▶ _Task item_
With the pictures left out, write every entry down exactly.

▶ _Data extracts_
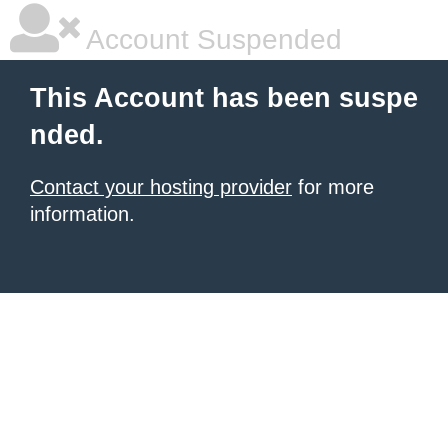
Account Suspended
This Account has been suspe
nded.
Contact your hosting provider
for more
information.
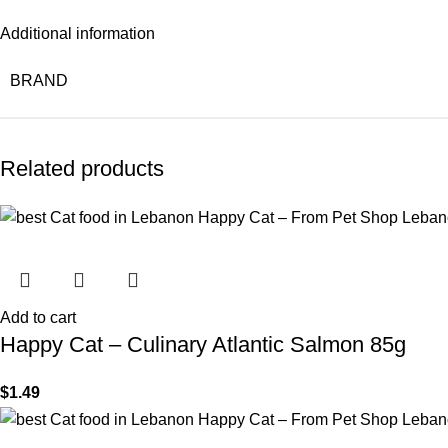
Additional information
BRAND
Related products
Add to cart
Happy Cat – Culinary Atlantic Salmon 85g
$
1.49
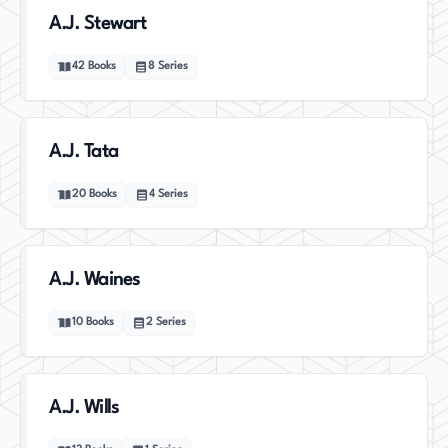
A.J. Stewart
42
Books
8
Series
A.J. Tata
20
Books
4
Series
A.J. Waines
10
Books
2
Series
A.J. Wills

▶ _Answer box_
Account Suspended
This Account has been suspe
nded.
Contact your hosting provider
for more
information.
Additional information
BRAND
Related products
Add to cart
Happy Cat – Culinary Atlantic Salmon 85g
$
1.49
A.J. Stewart
42
Books
8
Series
A.J. Tata
20
Books
4
Series
A.J. Waines
10
Books
2
Series
A.J. Wills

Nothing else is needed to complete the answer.